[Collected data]
┄┄┄┄┄┄┄┄┄┄┄┄┄┄┄┄┄┄┄┄

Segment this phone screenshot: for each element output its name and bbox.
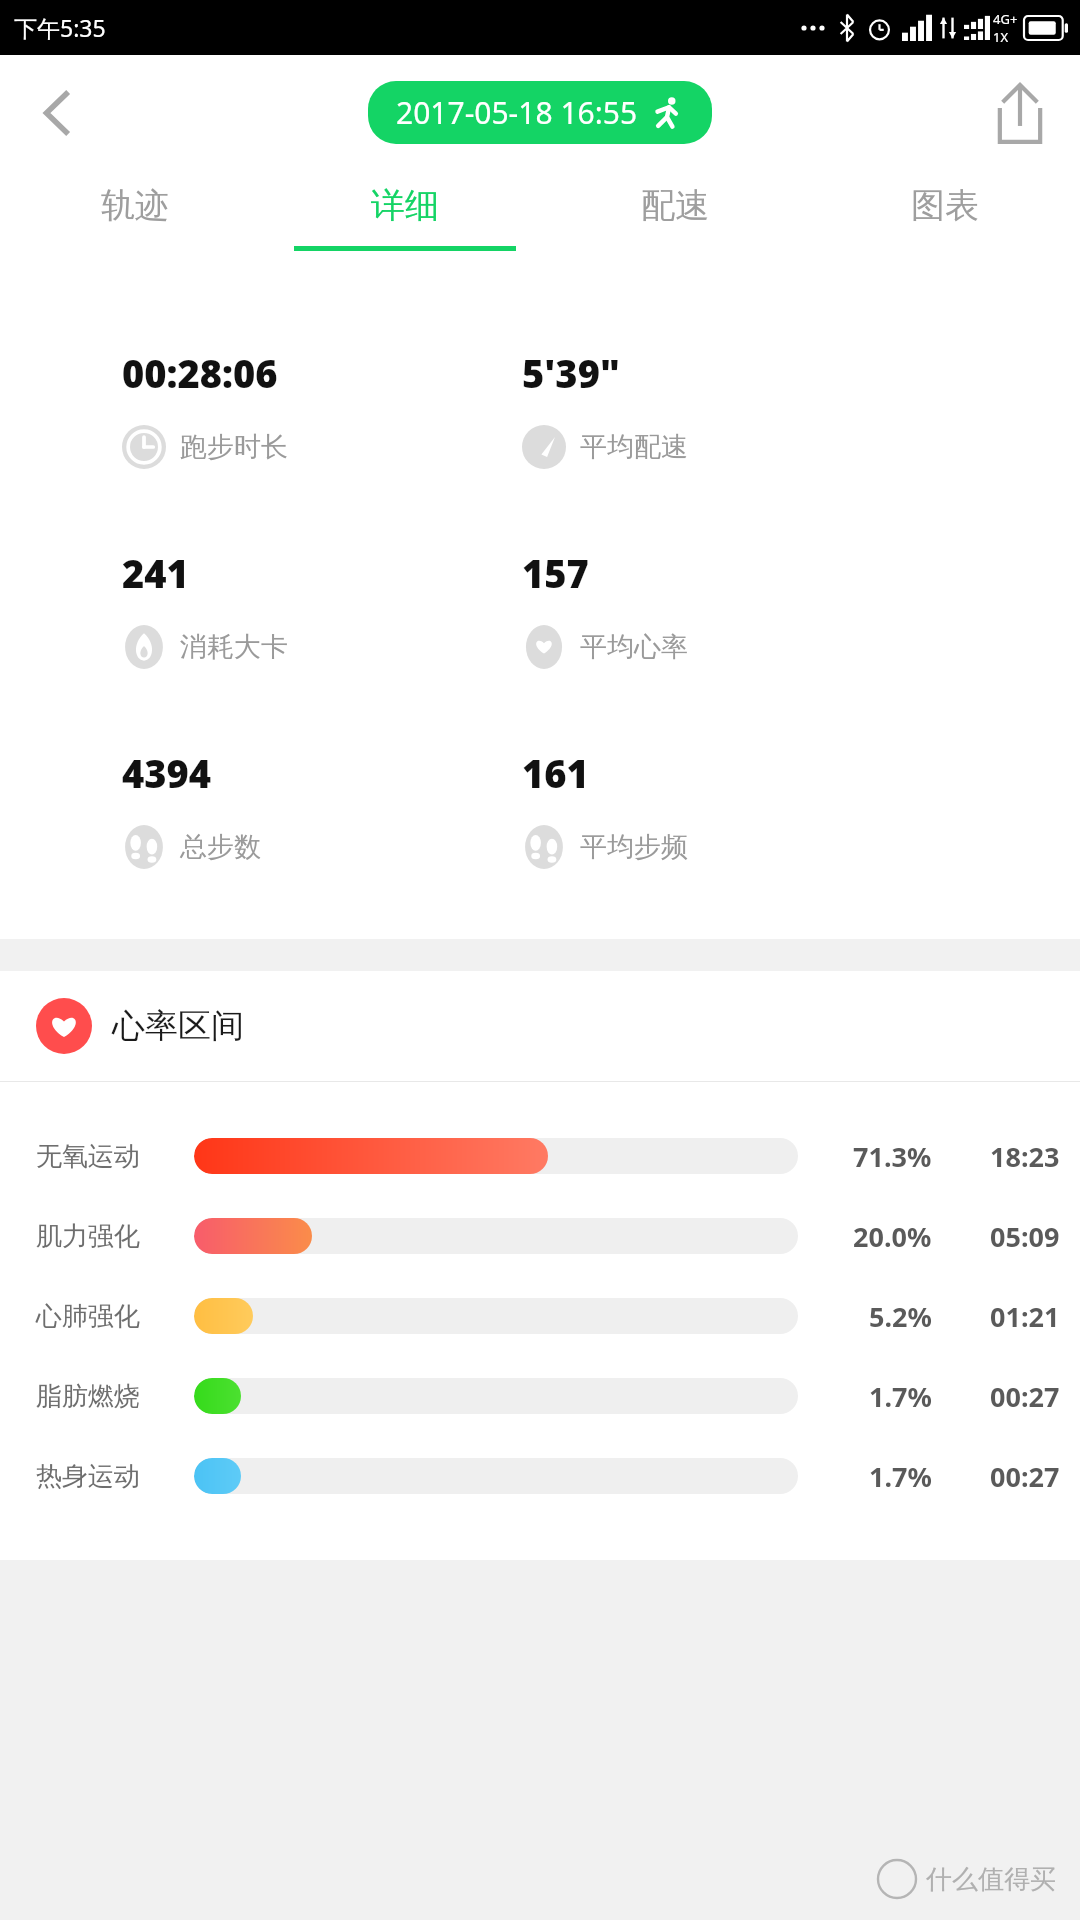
button[interactable]: Back [24, 79, 92, 147]
staticText: 热身运动 [36, 1460, 186, 1493]
staticText: 什么值得买 [926, 1863, 1056, 1896]
button[interactable]: 配速 [540, 170, 810, 285]
staticText: 平均步频 [580, 830, 688, 864]
staticText: 心率区间 [112, 1005, 244, 1047]
staticText: 1.7% [869, 1458, 932, 1495]
staticText: 配速 [641, 184, 709, 227]
staticText: 肌力强化 [36, 1220, 186, 1253]
staticText: 00:28:06 [122, 347, 278, 399]
staticText: 18:23 [990, 1138, 1060, 1175]
staticText: 4G+ [993, 10, 1018, 28]
button[interactable]: 脂肪燃烧 [0, 1356, 1080, 1436]
button[interactable]: 详细 [270, 170, 540, 285]
button[interactable]: 心率区间 [0, 971, 1080, 1081]
staticText: 4394 [122, 747, 212, 799]
staticText: 总步数 [180, 830, 261, 864]
staticText: 20.0% [853, 1218, 932, 1255]
button[interactable]: 2017-05-18 16:55 [368, 81, 712, 144]
button[interactable]: 心肺强化 [0, 1276, 1080, 1356]
button[interactable]: Share [984, 77, 1056, 149]
staticText: 平均配速 [580, 430, 688, 464]
button[interactable]: 轨迹 [0, 170, 270, 285]
staticText: 详细 [371, 184, 439, 227]
staticText: 1.7% [869, 1378, 932, 1415]
staticText: 5.2% [869, 1298, 932, 1335]
button[interactable]: 图表 [810, 170, 1080, 285]
staticText: 脂肪燃烧 [36, 1380, 186, 1413]
button[interactable]: 肌力强化 [0, 1196, 1080, 1276]
staticText: 01:21 [990, 1298, 1060, 1335]
staticText: 05:09 [990, 1218, 1060, 1255]
staticText: 241 [122, 547, 189, 599]
staticText: 5'39" [522, 347, 620, 399]
staticText: 157 [522, 547, 589, 599]
staticText: 无氧运动 [36, 1140, 186, 1173]
staticText: 2017-05-18 16:55 [396, 92, 638, 133]
staticText: 71.3% [853, 1138, 932, 1175]
staticText: 跑步时长 [180, 430, 288, 464]
staticText: 1X [993, 28, 1009, 46]
staticText: 心肺强化 [36, 1300, 186, 1333]
staticText: 00:27 [990, 1378, 1060, 1415]
staticText: 下午5:35 [14, 12, 106, 43]
staticText: 图表 [911, 184, 979, 227]
staticText: 消耗大卡 [180, 630, 288, 664]
button[interactable]: 热身运动 [0, 1436, 1080, 1516]
staticText: 161 [522, 747, 589, 799]
button[interactable]: 无氧运动 [0, 1116, 1080, 1196]
staticText: 平均心率 [580, 630, 688, 664]
staticText: 00:27 [990, 1458, 1060, 1495]
staticText: 轨迹 [101, 184, 169, 227]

┄┄┄┄┄┄┄┄┄┄┄┄┄┄┄┄┄┄┄┄

Work to complete
Wherever the string "心率区间" appears in a line of the records, copy that line.

Response box
staticText: 心率区间 [112, 1005, 244, 1047]
button[interactable]: 心率区间 [0, 971, 1080, 1081]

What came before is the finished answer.